Serangan pertama kepada Tito disampaikan politisi PDIP, Junimart Girsang. Politisi dari parpol pendukung pemerintah itu, mempertanyakan manuver politik yang dilakukan aparat desa dalam acara tersebut. Padahal, para aparat desa itu dilarang ikut politik praktis, apalagi mendukung Jokowi tiga periode, karena bertentangan dengan konstitusi.
“Undang-undang Pemerintahan Desa sudah jelas mengatakan bahwa para kepala desa tidak boleh bermain politik praktis,” kritik Junimart.
Eks anggota Komisi III DPR itu lantas mempertanyakan kewenangan Kemendagri sebagai lembaga yang berwenang mengawasi Ormas. Dia mengkritik Tito karena dinilai abai dalam mengawasi Ormas sehingga bertentangan dengan UU Nomor 17 Tahun 2013 tentang Ormas.
“Bablas itu artinya, mereka sudah tidak tunduk kepada aturan dan peaturan perundang-undangan Nomor 17 tahun 2013. Padahal itu menjadi kewajiban dari Kemendagri,” sindirnya.
Dari Fraksi PAN, kritik disampaikan Guspardi Gaus. Dia menyoroti adanya dualisme Apdesi, 1 tercatat di Kemendagri dan yang lainnya tercatat di Kemenkumham. Menurutnya, hal ini tidak terjadi bila Kemendagri mengambil sikap yang tegas.

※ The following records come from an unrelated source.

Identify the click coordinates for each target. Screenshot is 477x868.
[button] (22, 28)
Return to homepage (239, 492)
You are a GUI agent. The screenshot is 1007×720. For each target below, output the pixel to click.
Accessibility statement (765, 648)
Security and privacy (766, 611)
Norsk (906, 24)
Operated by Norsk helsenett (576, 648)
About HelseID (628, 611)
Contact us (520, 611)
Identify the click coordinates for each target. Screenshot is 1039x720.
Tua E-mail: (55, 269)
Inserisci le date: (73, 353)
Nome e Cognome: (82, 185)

“Oleh karena itu, supaya tidak bias, kami meminta klarifikasi yang bapak sampaikan, sehingga jangan menimbulkan juga isu-isu,” ucap Guspardi Gaus.
Wakil Ketua Komisi II DPR dari fraksi PKB, Luqman Hakim mempertanyakan kabar yang beredar bahwa surat keterangan terdaftar (SKT) Apdesi yang menggelar Silatnas baru keluar sehari sebelum acara dari Kemendagri. “Kemudan ada kegiatan politik praktis oleh kepala dan perangkat desa yang jelas-jelas dilarang oleh Undang-Undang,” kata Luqman.

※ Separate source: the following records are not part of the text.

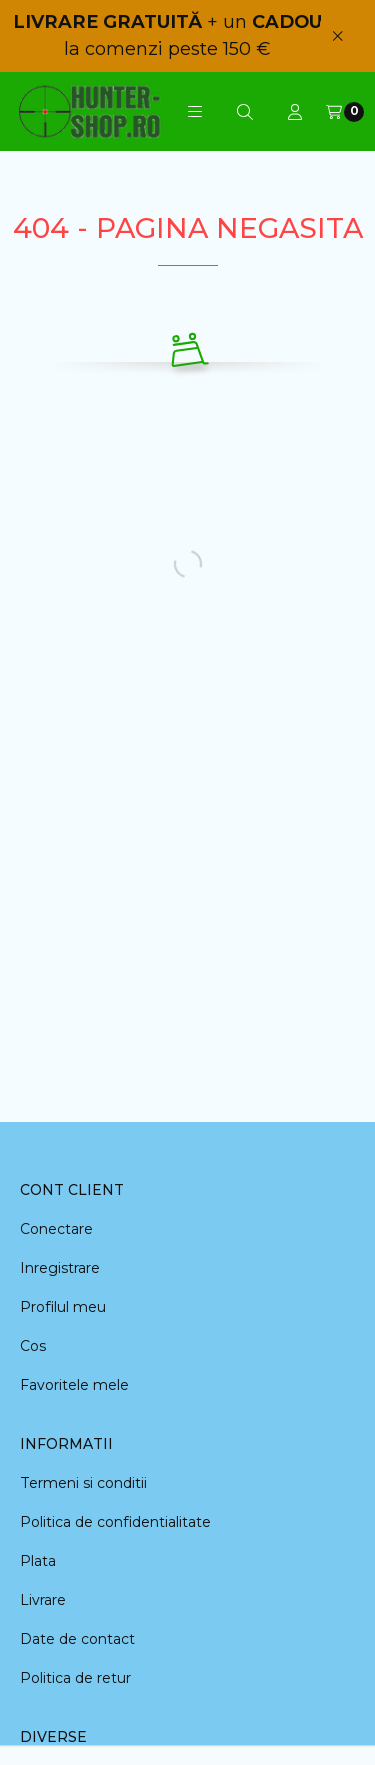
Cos (33, 1346)
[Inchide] (337, 35)
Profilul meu (63, 1307)
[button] (195, 112)
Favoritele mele (74, 1385)
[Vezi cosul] (345, 112)
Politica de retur (75, 1678)
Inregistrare (60, 1268)
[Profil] (295, 112)
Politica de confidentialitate (115, 1522)
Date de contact (77, 1639)
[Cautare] (245, 112)
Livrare (43, 1600)
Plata (38, 1561)
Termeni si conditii (83, 1483)
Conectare (56, 1229)
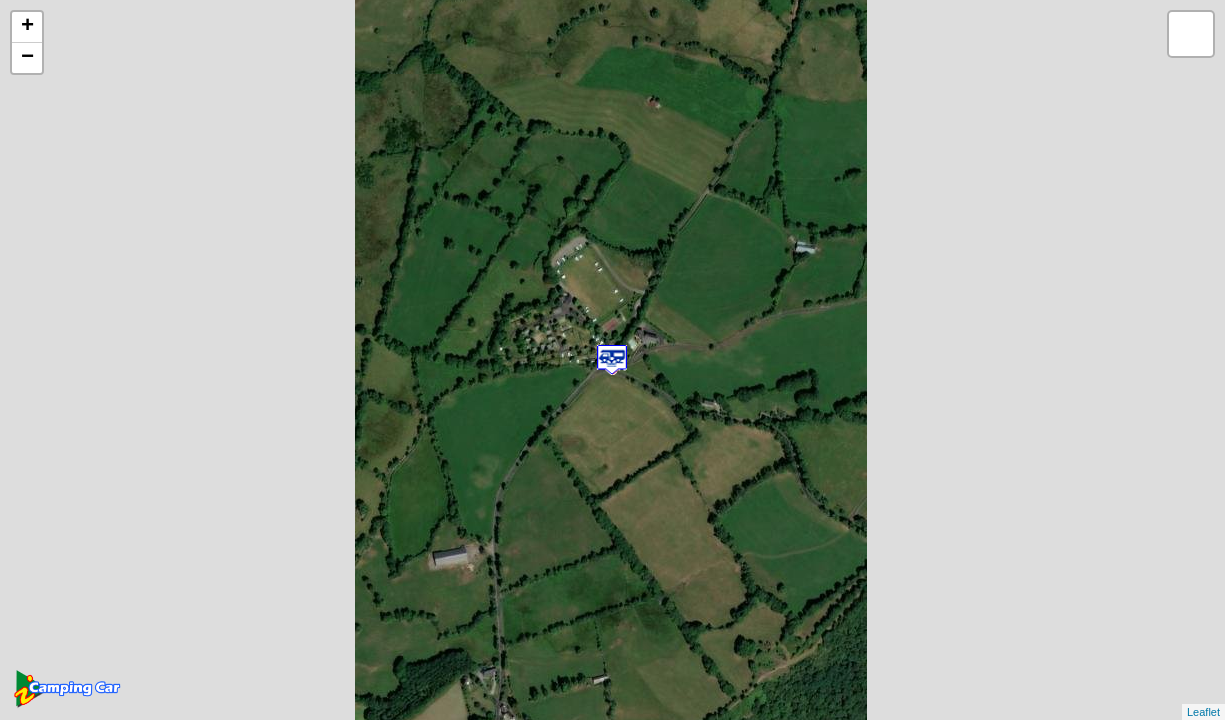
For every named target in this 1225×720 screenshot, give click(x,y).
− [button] (27, 58)
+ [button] (27, 27)
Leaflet (1203, 712)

Menurutnya, Kemendagri memiliki tupoksi dan kewenangan untuk melakukan perumusan, penetapan, dan pelaksanaan kebijakan di bidang politik, pemerintahan umum, otonomi daerah, pemerintahan desa, dan sebagainya. Dia pun meminta Tito bersikap tegas dengan menjatuhkan sanksi.
“Minimal pembinaan kepada kepala atau perangkat desa yang kemarin ikut silatnas di Istora yang menyatakan dukungan untuk Pak Jokowi 3 periode,” ujarnya.

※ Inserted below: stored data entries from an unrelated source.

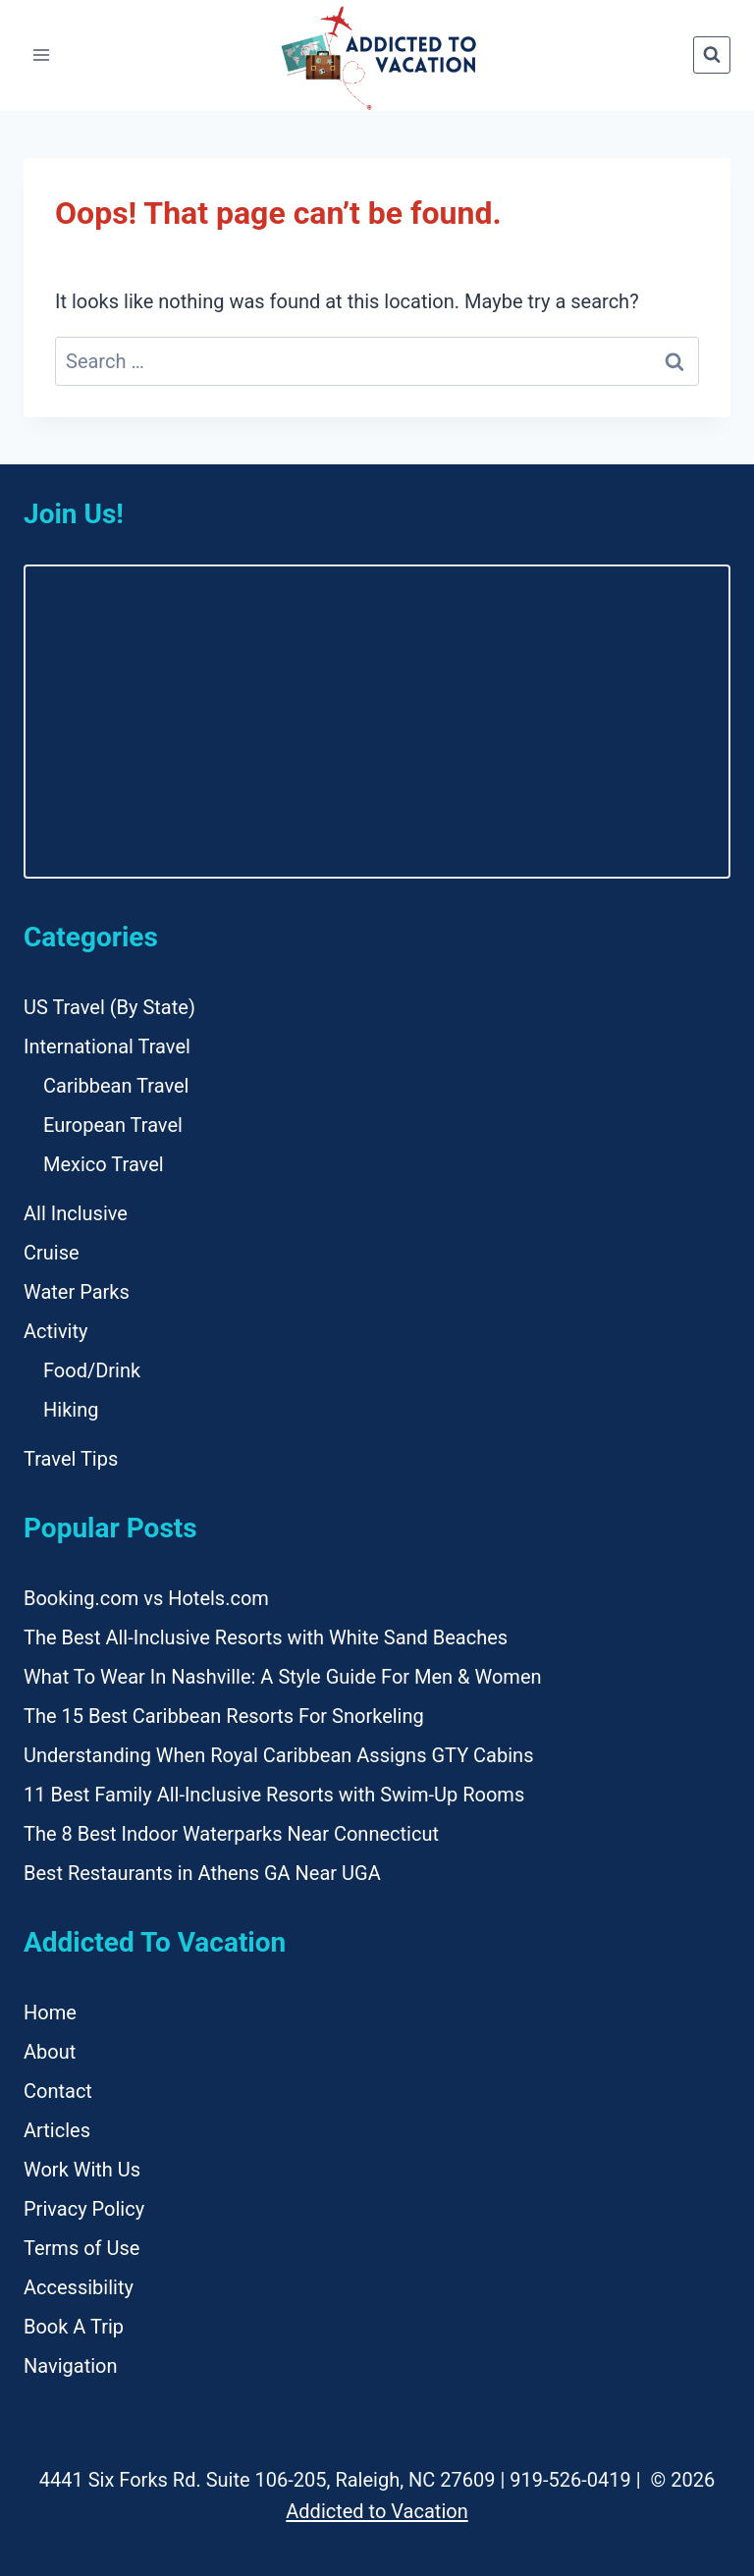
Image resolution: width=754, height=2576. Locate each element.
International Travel (107, 1046)
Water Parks (77, 1292)
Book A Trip (74, 2326)
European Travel (113, 1125)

Sementara itu, politisi PKS, Mardani Ali Sera menyindir soal kehadiran Menko Kemaritiman dan Investasti, Luhut Binsar Pandjaitan di acara tersebut. Secara tupoksi, kata dia, harusnya yang hadir itu Menko Polhukam.
“Ini lucu, apa kapasitasnya Pak Luhut. Kalau alasannya diajak presiden, berarti presidennya yang bermasalah,” sindir Mardani.
Apa jawaban Tito? Purnawirawan jenderal bintang 4 Polri itu menjawab semua kritik dan pertanyaan dari para wakil rakyat. Terkait acara Apdesi, Tito mengaku, saat dirinya hadir bersama Presiden Jokowi, tidak ada acara deklarasi dukung 3 periode. Aspirasi yang disampaikan Apdesi kepada Jokowi, kata Tito, berisi keluhan yang dirasakan selama menjabat.
“Pada saat mau keluar, di luar nih, saya dampingin beliau, Kepala Desanya juga rame di luar. Ada yang teriak-teriak ‘Pak, 3 periode pak ya, 3 periode’. Pak Jokowi hanya senyum saja, masuk mobil,” kata Tito. “Ini kan menurut saya spontan-spontan aja, wajar-wajar aja kalau orang spontan mau ngomong. Ini kita negara demokrasi,”
Tito mengaku, tak bisa melarang Apdesi meneriakkan tiga periode. “Kalau saya memberikan statement kepala desa tidak boleh deklarasi dan lain-lain. mereka menjawab, dasarnya itu apa. Saya malah melanggar hukum. Kecuali undang-undangnya tegas, jelas,” jawabnya.
Menurut Tito, status anggota Apdesi yang merupakan pengurus pemerintahan desa tidak disebutkan secara eksplisit sebagai ASN dalam Undang- Undang (UU) Nomor 6 Tahun 2014 tentang Desa. Sehingga, kepala desa tidak bisa dilarang terlibat politik praktis, karena bukan ASN.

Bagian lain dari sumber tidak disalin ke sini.